4686 sayılı MTK m.7/A-B düzenlemeleri dikkatle okununca görülür ki; sözleşme yapıldıktan sonra daha tahkim yargılamasının başında yahut da karar aşamasında çoğunluk oyu oluşamıyor ve işler yürütülemiyorsa ve dahi taraflar da bu doğrultuda anlaşamadılar ise; hakemleri seçimine ilişkin mahkeme müdahalesi, örneğin dört hakemden birini çıkarıp üçünü görevde bıraktırmak veya dört hakemi de tutup bunlara beşinci hakemi ekletmek veyahut baştan itibaren yeni üç hakemi mahkemeye seçtirmek imkânsızdır. Üstelik bu imkânsızlığın sebebi, tarafların emredici kanun hükmüne uymamış olmasıdır. Dolayısıyla böyle bir durumda, tahkim sözleşmesinin geçersizliğini kabullenmek kaçınılmazdır.27 Ancak elbette taraflar, bu yöntemleri de içeren yeni bir tahkim sözleşmesi yapmakta serbesttirler.

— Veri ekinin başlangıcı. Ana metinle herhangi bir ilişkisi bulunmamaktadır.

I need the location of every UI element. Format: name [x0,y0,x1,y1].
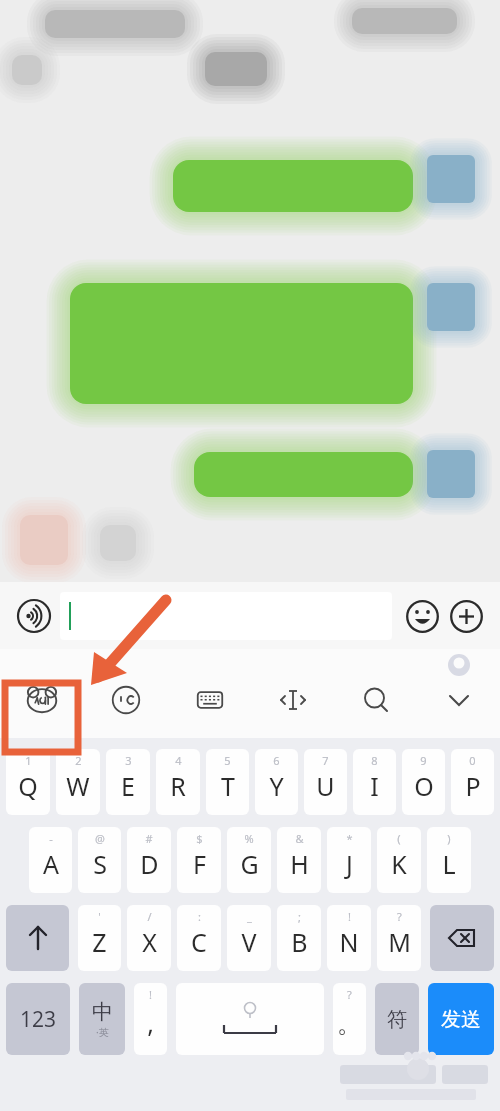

Benzer şekilde UNCITRAL Model Kanunun 10’uncu maddesine28 göre de; taraflar hakem sayısını belirlemekte özgürdür. Ancak bu husus hakkında önceden anlaşmaya varmamışlarsa hakem sayısı üç olarak belirlenir.

Ancak ICC Tahkim Kuralları m.12/1’de hakem sayısına ilişkin olarak; “Uyuşmazlıklar hakkında karar tek veya üç hakem tarafından verilir.” hükmüne yer verilmiştir. Dolayısıyla burada görüldüğü üzere, ICC Tahkim Kuralları, hakem sayısının belirlenmesinde önceliği tarafların iradesine bırakmış olmakla birlikte, tarafların seçim özgürlüğüne sınırlama getirerek, hakem sayısının bir veya üç kişi olması gerektiğini öngörmüştür. Ayrıca buna göre; taraflar, hakemlerin sayısını kararlaştırmamışsa Milletlerarası Ticaret Odası Tahkim Divan’ı da uyuşmazlığın üç hakem ile çözülmesi gerektiği kanısında değilse, tek hakem tayin edilir (m.12/2).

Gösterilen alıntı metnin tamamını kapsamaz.